Dragons Happened

Where are we supposed to be looking?

Can Tywin and Arya get their own spinoff?  Not really… but really?  I guess that by this point I shouldn’t be surprised by how much juice this series is able squeeze out of the various character dynamics.  Most shows are lucky to get one or two pairings that really work, but Game of Thrones seems to strike gold every time it shuffles the deck.  Beyond the awesome of Tywin and Arya, “A Man Without Honor” has Cersei and Tyrion prove they can be just as fun commiserating as they can sniping, and Jon Snow finally finds someone to make him interesting.

Good as the writing is, most of the credit probably needs to go to the cast.  I’ve been remiss how little praise I’ve given Maisie Williams this season, but she’s as good as ever and it’s truly astonishing to see someone so young have such chemistry with someone as seasoned as Dance.  It’s even more astonishing to enjoy watching everyone’s favourite Stark develop mutual respect with the brains behind the Lannisters.  It’s not just a matter of these two characters being awesome (they can do that on their own), it’s the fact that they each let their guard down enough to realize that the other’s kinda awesome.  The reveal that Tywin knows she’s a noble was a really nice touch.  It’s easy to assume that he’d been dismissing her the whole time, being as honest as he might be with a pet.  The reveal not only confirms that the Lord’s no slouch, it’s an admission that she’s not insignificant; still far below a Lannister, certainly, but this has been a dialogue, not a monlogue, and that’s saying something.

Performance is also key in the pairing of Tyrion and Cersei.  This isn’t a new pairing, but there seems to be no end to the Lannister gold mine.  Dinklage and Heady are just as enjoyable when they’re not at each other’s throat and that’s really saying something.  What’s truly great about this scene is the way they pull off almost connecting.  Cersei finally acknowledges what a monster her son is and the admission is painful enough to draw sympathy from her acerbic brother.  The look they exchange as he stands just beyond arm’s length says it all; a glimpse beneath the masks is all either of them is willing to give, and even that’s a bit more than they’re comfortable with.

The casting department at GoT continues to earn every penny with Rose Leslie.  There’s no heavy dramatic lift here, but she and Harington click immediately and it’s to give his character a sorely needed boost.  Jon’s done little more than pout this season and while there’s still plenty of that here, at least I have some sympathy.  While some of Ygritte’s mockery is deserved, much of it isn’t.  Jon Snow’s a young man who had few options in life, and still managed to make the worst of a bad situation,. But saying “screw it” and running off into the wilderness isn’t going to make it any better.  His honour’s the last thing he has left.  It’s a whiny, petulant sort of honour, but it’s honour nonetheless.
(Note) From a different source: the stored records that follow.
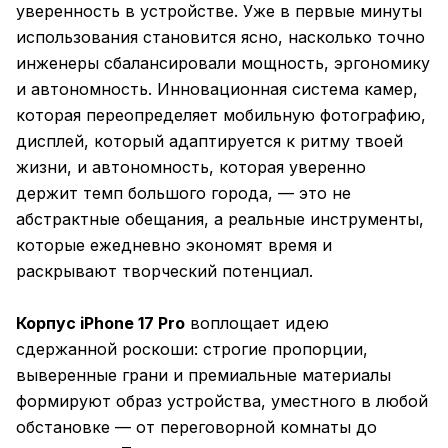
уверенность в устройстве. Уже в первые минуты
использования становится ясно, насколько точно
инженеры сбалансировали мощность, эргономику
и автономность. Инновационная система камер,
которая переопределяет мобильную фотографию,
дисплей, который адаптируется к ритму твоей
жизни, и автономность, которая уверенно
держит темп большого города, — это не
абстрактные обещания, а реальные инструменты,
которые ежедневно экономят время и
раскрывают творческий потенциал.
Корпус iPhone 17 Pro
воплощает идею
сдержанной роскоши: строгие пропорции,
выверенные грани и премиальные материалы
формируют образ устройства, уместного в любой
обстановке — от переговорной комнаты до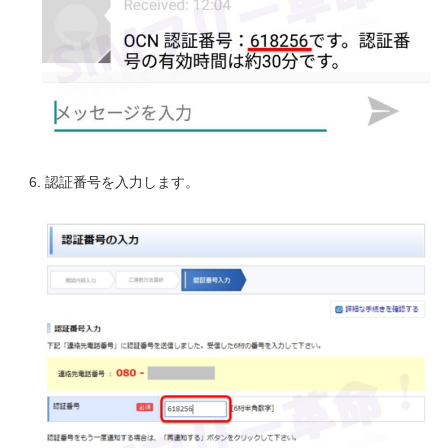
認証番号を入力します。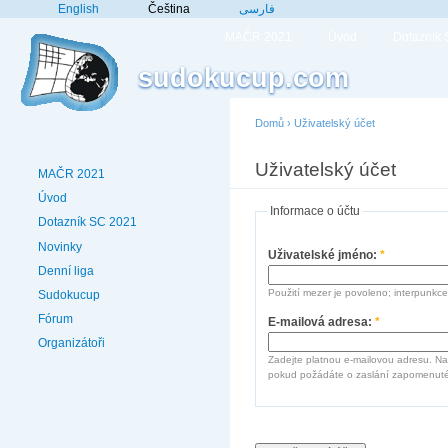
English
Čeština
فارسی
MAČR 2021
Úvod
Dotazník
sudokucup.com
Domů
›
Uživatelský účet
Uživatelský účet
MAČR 2021
Úvod
Informace o účtu
Dotazník SC 2021
Novinky
Uživatelské jméno:
*
Denní liga
Použití mezer je povoleno; interpunkce
Sudokucup
Fórum
E-mailová adresa:
*
Organizátoři
Zadejte platnou e-mailovou adresu. Na
pokud požádáte o zaslání zapomenuté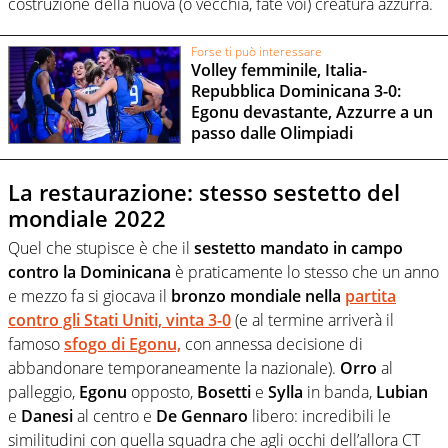
costruzione della nuova (o vecchia, fate voi) creatura azzurra.
Forse ti può interessare
Volley femminile, Italia-
Repubblica Dominicana 3-0:
Egonu devastante, Azzurre a un
passo dalle Olimpiadi
La restaurazione: stesso sestetto del
mondiale 2022
Quel che stupisce è che il
sestetto mandato in campo
contro la Dominicana
è praticamente lo stesso che un anno
e mezzo fa si giocava il
bronzo mondiale nella
partita
contro gli Stati Uniti, vinta 3-0
(e al termine arriverà il
famoso
sfogo di Egonu,
con annessa decisione di
abbandonare temporaneamente la nazionale).
Orro
al
palleggio,
Egonu
opposto,
Bosetti
e
Sylla
in banda,
Lubian
e
Danesi
al centro e
De Gennaro
libero: incredibili le
similitudini con quella squadra che agli occhi dell’allora CT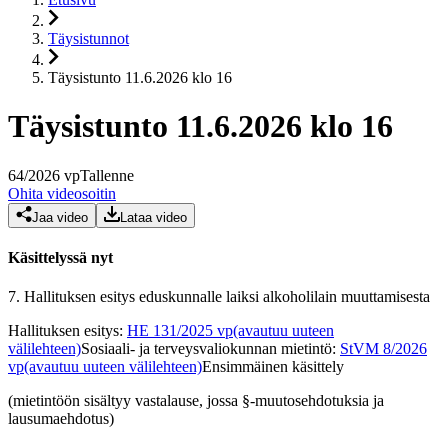
Täysistunnot
Täysistunto 11.6.2026 klo 16
Täysistunto 11.6.2026 klo 16
64
/
2026
vp
Tallenne
Ohita videosoitin
Jaa video
Lataa video
Käsittelyssä nyt
7.
Hallituksen esitys eduskunnalle laiksi alkoholilain muuttamisesta
Hallituksen esitys
:
HE 131/2025 vp
(avautuu uuteen
välilehteen)
Sosiaali- ja terveysvaliokunnan mietintö
:
StVM 8/2026
vp
(avautuu uuteen välilehteen)
Ensimmäinen käsittely
(mietintöön sisältyy vastalause, jossa §-muutosehdotuksia ja
lausumaehdotus)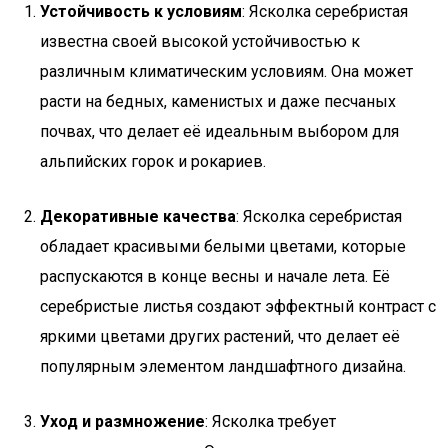
Устойчивость к условиям
: Ясколка серебристая
известна своей высокой устойчивостью к
различным климатическим условиям. Она может
расти на бедных, каменистых и даже песчаных
почвах, что делает её идеальным выбором для
альпийских горок и рокариев.
Декоративные качества
: Ясколка серебристая
обладает красивыми белыми цветами, которые
распускаются в конце весны и начале лета. Её
серебристые листья создают эффектный контраст с
яркими цветами других растений, что делает её
популярным элементом ландшафтного дизайна.
Уход и размножение
: Ясколка требует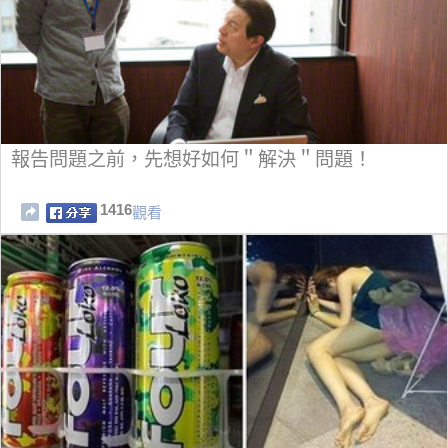
報告問題之前，先想好如何＂解決＂問題！
1416
觀看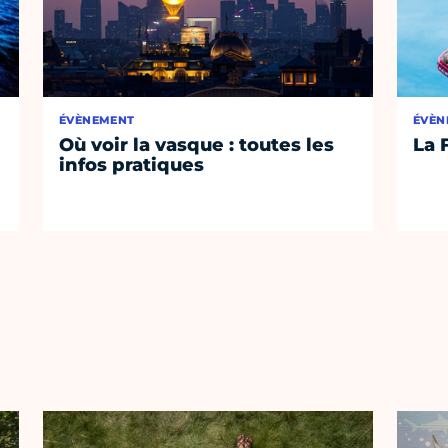
ÉVÈNEMENT
ÉVÈN
Où voir la vasque : toutes les
La 
infos pratiques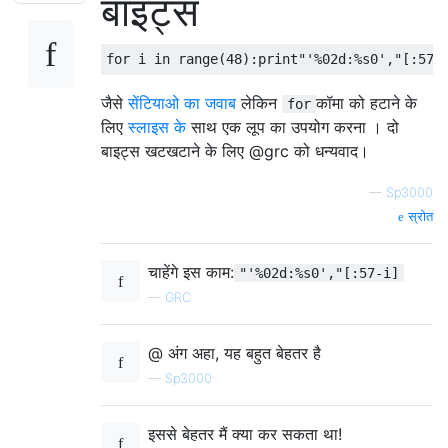
बाइट्स
for
 i 
in
 range
(
48
):
print
"'%02d:%s0',"
[:
57
-
जैसे
सेंटियाओ का जवाब
लेकिन
कॉमा को हटाने के
for
लिए
स्लाइस के
साथ एक लूप का उपयोग करना । दो
बाइट्स खटखटाने के लिए @grc को धन्यवाद।
—
Sp3000
स्रोत
चाहेंगे इस काम:
"'%02d:%s0',"[:57-i]
—
GRC
@ अंग अहा, यह बहुत बेहतर है
—
Sp3000
इससे बेहतर मैं क्या कर सकता था!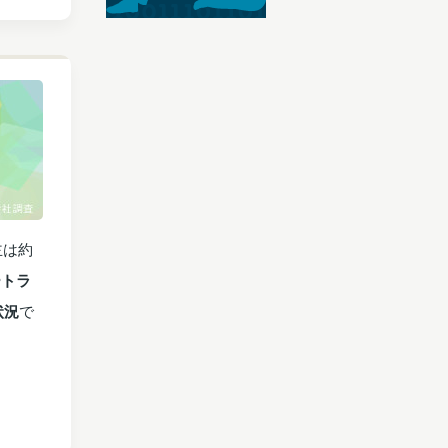
主は約
ートラ
状況
で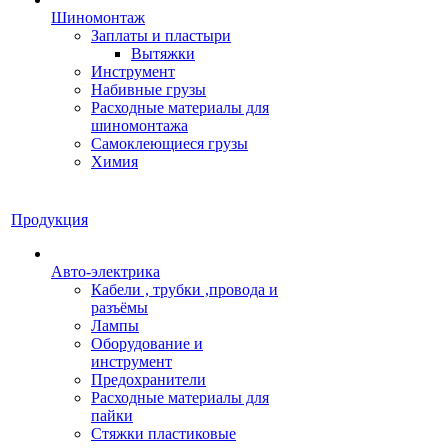
Шиномонтаж
Заплаты и пластыри
Вытяжки
Инструмент
Набивные грузы
Расходные материалы для
шиномонтажа
Самоклеющиеся грузы
Химия
Продукция
Авто-электрика
Кабели , трубки ,провода и
разъёмы
Лампы
Оборудование и
инструмент
Предохранители
Расходные материалы для
пайки
Стяжки пластиковые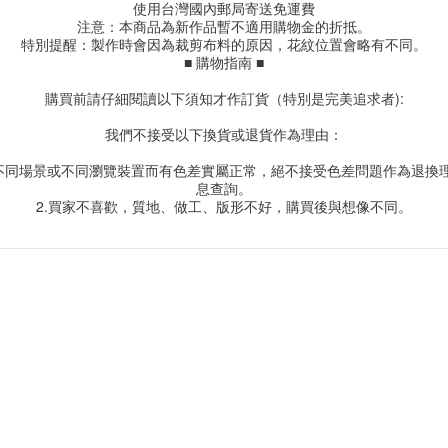
使用台灣國內郵局寄送免運費
注意：本商品為新作品暫不適用購物金的折抵。
特別提醒：製作時會因為裁剪布料的原因，花紋位置會略有不同。
■ 購物指南 ■
購買前請仔細閱讀以下須知才作訂貨（特別是完美追求者):
我們不接受以下換貨或退貨作為理由：
同場景或不同瀏覽裝置而有色差實屬正常，絕不接受色差問題作為退換理由
息查詢。
2.買家不喜歡，質地、做工、版形不好，購買後與想像不同。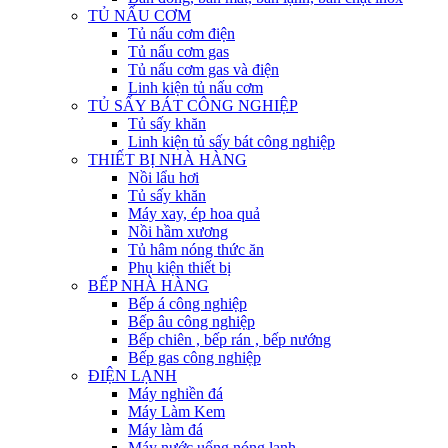
TỦ NẤU CƠM
Tủ nấu cơm điện
Tủ nấu cơm gas
Tủ nấu cơm gas và điện
Linh kiện tủ nấu cơm
TỦ SẤY BÁT CÔNG NGHIỆP
Tủ sấy khăn
Linh kiện tủ sấy bát công nghiệp
THIẾT BỊ NHÀ HÀNG
Nồi lẩu hơi
Tủ sấy khăn
Máy xay, ép hoa quả
Nồi hầm xương
Tủ hâm nóng thức ăn
Phụ kiện thiết bị
BẾP NHÀ HÀNG
Bếp á công nghiệp
Bếp âu công nghiệp
Bếp chiên , bếp rán , bếp nướng
Bếp gas công nghiệp
ĐIỆN LẠNH
Máy nghiền đá
Máy Làm Kem
Máy làm đá
Máy nước uống nóng lạnh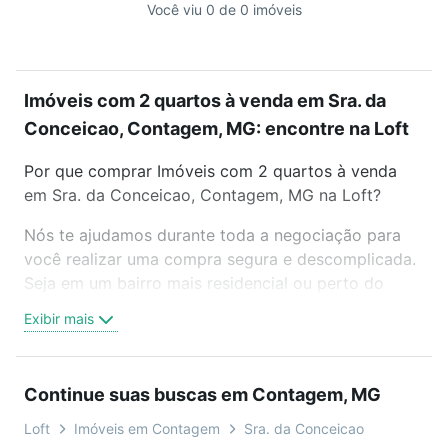
Você viu 0 de 0 imóveis
Imóveis com 2 quartos à venda em Sra. da
Conceicao, Contagem, MG: encontre na Loft
Por que comprar Imóveis com 2 quartos à venda
em Sra. da Conceicao, Contagem, MG na Loft?
Nós te ajudamos durante toda a negociação para
você realizar uma compra segura e descomplicada.
Seja em um bairro mais residencial ou perto do
trabalho e do metrô, aqui você vai encontrar a
Exibir mais
oferta ideal de Imóveis com 2 quartos à venda em
Sra. da Conceicao, Contagem, MG para conquistar
seu sonho. Agende uma visita presencial ou por
Continue suas buscas em Contagem, MG
videochamada, é grátis, sem compromisso e você
ainda conta com mais de 46 mil corretores e
Loft
Imóveis em Contagem
Sra. da Conceicao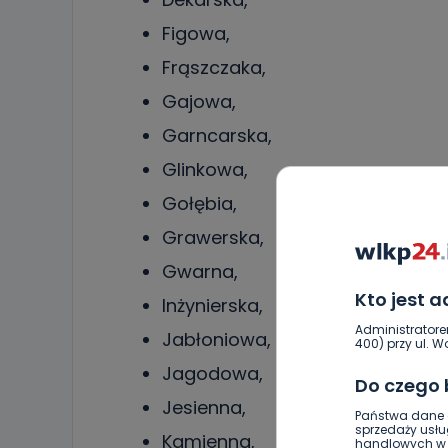
Figowa,
Frąszczaka,
Gajowa,
Garncarska,
Glinkowa,
Gołębia,
Grawerska,
Gwarna,
Kto jest 
Inżynierska,
Administratore
Jabłoniowa,
400) przy ul. Wo
Jagodowa,
Do czego
Jesienna,
Państwa dane o
sprzedaży usłu
Kamienna,
handlowych w r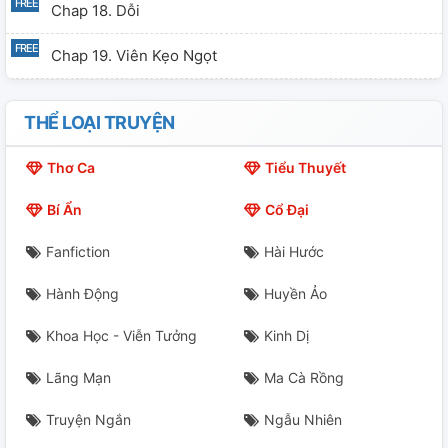
Chap 18. Dỗi
Chap 19. Viên Kẹo Ngọt
Chap 20. Đôi Cánh Đen (H Nhẹ)
THỂ LOẠI TRUYỆN
Chap 21. Lợi Dụng (H Nhẹ)
Thơ Ca
Tiểu Thuyết
Chap 22. Báo Hay Báo?
Bí Ẩn
Cổ Đại
Chap 23. Người Sếp Tận Tâm
Fanfiction
Hài Hước
Chap 24. Đối Mặt Với Hiện Thực
Hành Động
Huyền Ảo
Chap 25. Những Ngày Giao Báo Bất Ổn
Khoa Học - Viễn Tưởng
Kinh Dị
Chap 26. Gặp Lại Người Thương
Lãng Mạn
Ma Cà Rồng
Chap 27. Kẻ Ra Lệnh (H Nhẹ)
Truyện Ngắn
Ngẫu Nhiên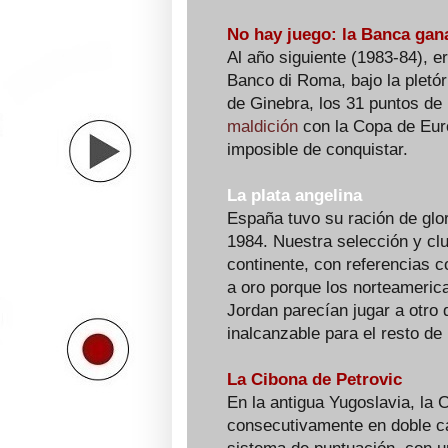
No hay juego: la Banca ga
Al año siguiente (1983-84), er
Banco di Roma, bajo la pletó
de Ginebra, los 31 puntos de 
maldición
con la Copa de Eur
imposible de conquistar.
La plata angelina
España tuvo su ración de glo
1984. Nuestra selección y clu
continente, con referencias 
a oro porque los norteameric
Jordan parecían jugar a otro
inalcanzable para el resto de
La Cibona de Petrovic
En la antigua Yugoslavia, la 
consecutivamente en doble c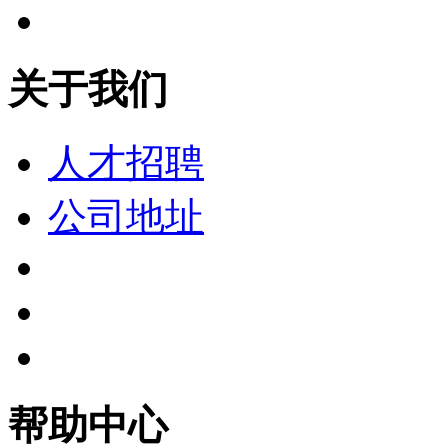
关于我们
人才招聘
公司地址
帮助中心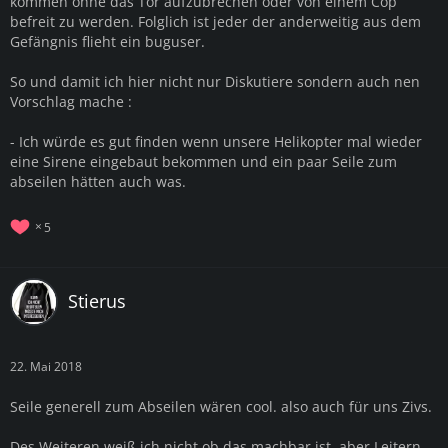
kommen ohne das Tor aufzubrechen oder von einem Cop
befreit zu werden. Folglich ist jeder der anderweitig aus dem
Gefängnis flieht ein buguser.
So und damit ich hier nicht nur Diskutiere sondern auch nen
Vorschlag mache :
- Ich würde es gut finden wenn unsere Helikopter mal wieder
eine Sirene eingebaut bekommen und ein paar Seile zum
abseilen hätten auch was.
5
Stierus
22. Mai 2018
Seile generell zum Abseilen wären cool. also auch für uns Zivs.
Des Weiteren weiß ich nicht ob das machbar ist, aber Leitern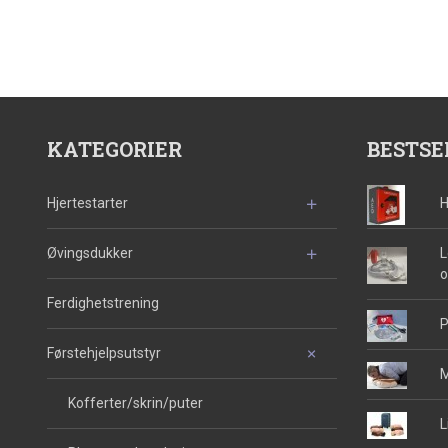
KATEGORIER
BESTSE
Hjertestarter
H
Øvingsdukker
L
o
Ferdighetstrening
P
Førstehjelpsutstyr
M
Kofferter/skrin/puter
L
I’ve complained before that the breadth of Game of Thrones can make it feel stretched a bit thin, but episodes like this one prove what an enormous strength it can be; old favourites remain fresh by being combined in new and interesting ways, and character who aren’t really working can be revived through a new pairing.  The cast is, without exception, a joy to watch on this show and the sheer number of them assures me that things won’t grow stale anytime soon.

Final Thoughts

Once again, I must apologize to those of you who’ve been waiting for this write up.  Real life, yada, yada, yada.

Hmm, made it through the whole review without mentioning the titular character.  Nikolaj Coster-Waldau deserves as much credit as everyone else as he proves what a colossal (and hard to argue with) bastard Jaime Lannister can be.  I particularly like how the truly despicable act of killing the cousin he just bonded with goes unremarked while everyone bemoans the death of an extra and a king who had it coming.

Still not digging the Daenerys storyline, which is making me feel kinda sad, although I did appreciate the portrayal of the warlock here.

Sansa’s more than making up for the first season.  Bravo.

Theon, you bastard.  You’ll catch Joffrey yet.